For some, sustainability is actively sought out; for others, it adds an extra feelgood factor to a purchase. Due to the increasingly transparent nature of supply-chain management, brands are being forced to disclose their practices but are, crucially, recognising the benefits of doing so.

“Some 41% of US consumers claim they are influenced by the environmental impact of the products they buy, and 64% of US consumers claim they expect companies to be more environmentally friendly,” suggests the Mintel UK Consumer Trends 2015 report.


Sustainable fashion innovation is appearing in many forms, from the catwalk to the street, and feelgood purchase power is becoming an increasingly valuable commercial asset. Stella McCartney has an established ethical stance, and other designers are playing their part. Rome-based designer Stella Jean works with artisans in developing countries to help foster traditional craftsmanship and develop skills; New York’s Suno works with production facilities in Kenya, India and Peru to develop what it calls “high-end collections with a conscience”.

New designers face many challenges when trying to start a business. Many lack the financial backing to invest in trade shows, PR or even materials, and even with the best intentions, sustainability can be too complex and costly to achieve. The Selfridges department store in London recently revealed its Bright New Things showcase, and this year’s theme is sustainability. Designers such as Faustine Steinmetz and Martina Spetlova focus on upcycled materials using handmade techniques, and encourage consumers to keep clothing for longer.

Designer Katy Jones told The Guardian newspaper, “You pick a couple of battles when working with sustainability and decide what you want to target.” Though these young designers are aware of the limits in becoming 100% sustainable, they prioritise innovation – whether that’s sourcing reclaimed fabrics, reducing electricity use or encouraging customers to wash their clothes less often.

Not only is sustainability becoming a priority for clothing brands, but accessories, swimwear and footwear are also receiving a ‘green’ overhaul. New York-based swimwear brand Giejo recently collaborated with Madewell to produce a sustainable range. Using vintage and reclaimed fabrics, the collection is produced in New Jersey. Canadian brand Matt & Nat was established in 1995, and produces non-leather handbags. It continues to experiment with materials such as cardboard, rubber and cork, and is now committed to only using linings made from 100%-recycled plastic bottles.

The rise of sustainability also coincides with the increasing popularity of activewear. Exercise trends show a return to the great outdoors; fitness fanatics would rather take on hikes and outdoor challenges than continue the monotony of running in a gym. This establishes a renewed connection with the environment, which is reflected in their choice of clothing. Patagonia is known for its unorthodox selling style, encouraging consumers to buy less and offering to repair worn garments for free to reduce the need for further purchases. Some smaller activewear brands are also incorporating sustainability into their USP.
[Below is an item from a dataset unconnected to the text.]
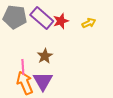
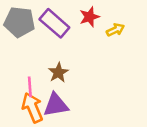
red star: (61, 21) -> (89, 17), moved
purple triangle: (43, 81) -> (56, 105), turned 50

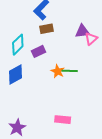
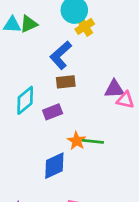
pink triangle: (91, 39) -> (125, 100), turned 48
blue diamond: (15, 74) -> (54, 166), moved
Newton Running, based in Boulder, Colorado, is the first footwear brand to achieve B Corps status, which certifies its commitment to social and environmental sustainability. Surfer Kelly Slater’s brand Outerknown takes inspiration from the natural world with a focus on sustainable materials; reclaimed fishing nets offer an alternative to nylon, while hemp is used to replace cotton in denim blends.

Technology is also helping to further the cause. Online brands can reduce their overheads and, in doing so, pass the savings on to customers. Sustainability focused fashion company Zady talks about “the new standard” where consumers are returning to ideas of style and quality over trend-based buying. It claims that the fashion industry is now producing 400% more clothing than 20 years ago, and that something must change to stem the tide. Not only does it produce its own range of clothing, accessories and homeware, it also acts as a platform for other brands engaging in sustainable methods and ethical principles. Brand spokespeople such as actor Emma Watson support its cause.

Though ethical and sustainable issues will continue within the fashion industry for some time to come, there is hope for change. Designers, mass-market brands and ecommerce platforms are busy innovating in order to do less harm to the environment and to the workers that produce their products. And if they don’t, the increasingly educated consumer will take their custom elsewhere.



Louise Stuart Trainor is a lifestyle and consumer trend-forecasting specialist with a background in fashion design. Through the lens of art, design, technology and fashion, she analyses sociocultural changes to provide consumer insight and brand strategy.